SALT LAKE CITY — Ralph Becker lagged 1,450 votes behind Jackie Biskupski in Tuesday's unofficial election results for Salt Lake City mayor, but nearly 24,000 vote-by-mail ballots arrived at the county clerk's office Wednesday and have yet to be counted.
Because a breakdown of how many of those ballots came from Salt Lake City won't be available until Thursday, Salt Lake County Clerk Sherrie Swensen said it's unclear what those remaining ballots mean for Salt Lake City's mayoral race.
Will Biskupski hold her 52 percent to 48 percent edge, or can Becker close the gap?
"I can't comment on that," Swensen said. "I have no idea."
By law, final results cannot be made public until they are certified with an official canvass Nov. 17.
Becker remained confident Wednesday that the race could shift in his favor after the remaining votes are counted.
"I'm anxious to see how it shakes out," the two-term mayor said in an interview on KSL Newsradio's "The Doug Wright Show."
Salt Lake City Recorder Cindi Mansell said until she knows what portion of the ballots came from the city, she can't say what percent of the yet-to-be-counted votes Becker will need to prevail. She did, however, say late ballots typically follow a similar voting pattern as election night results.
That's why University of Utah political science professor Matthew Burbank said Becker has probably already lost the race.
"Certainly there is a little bit of uncertainty, but it seems unlikely that (Becker) will win this in the end," Burbank said.
Becker said since he declared his candidacy in January, he's felt as though he's been "swimming against the current of the third term."
Burbank said a mayor winning three elections is rare in Salt Lake City, and Becker's favorability among voters was likely weighed down by a collection of controversies voters attribute to Becker's administration: golf course closures, unpopular parking meters and the expensive Broadway-style theater being built on Main Street.
"What this came down to was a question of personality and a question of incumbent versus the challenger, whether people were satisfied with Becker after eight years in office or if they were looking to make a change," Burbank said. "What (Biskupski) did well was present herself as an alternative, somebody with a different approach. She captured this sense of dissatisfaction of people saying they were tired of Becker."

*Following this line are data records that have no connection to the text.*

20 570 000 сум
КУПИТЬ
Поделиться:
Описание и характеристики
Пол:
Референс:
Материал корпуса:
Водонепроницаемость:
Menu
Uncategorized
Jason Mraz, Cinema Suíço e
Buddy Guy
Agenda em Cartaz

Burbank said both Becker and Biskupski's campaigns — funded at more than $876,000 and $620,000, respectively — were both well-managed, with neither making "major political blunders."

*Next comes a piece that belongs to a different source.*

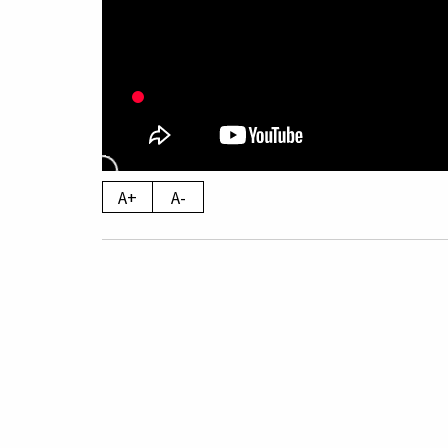
A+
A-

Rather, the blunder that seemed to have the most impact on Becker, the U. professor said, was the forced resignation of former Police Chief Chris Burbank in the wake of a sexual harassment lawsuit filed by three female police officers.
"The firing wasn't a sharp distinction because Biskupski said she would have fired Burbank, too, just earlier, but it was how it was handled," Matthew Burbank said. "It looked like a late-in-the-game reaction leading up to the primary, so it looked much more political than he intended it to."
If she maintains her lead, Biskupski told Doug Wright that her first course of action will be to "make significant strides" in homelessness and drug-trafficking issues.
Matthew Burbank said there isn't really a stark difference between Becker and Biskupski regarding policy positions, and Salt Lake City residents likely won't notice a big difference if — or when — Biskupski takes office.
"When you bring in a new administration, there's going to be a shift in priorities, but honestly I don't think there will be a big change," he said. "Certainly Biskupski might get personally involved on homelessness and perhaps move that along a little more quickly, but that's a difficult issue. It's not one the city has complete control over, and it's not one that any mayor is going to be able to resolve immediately."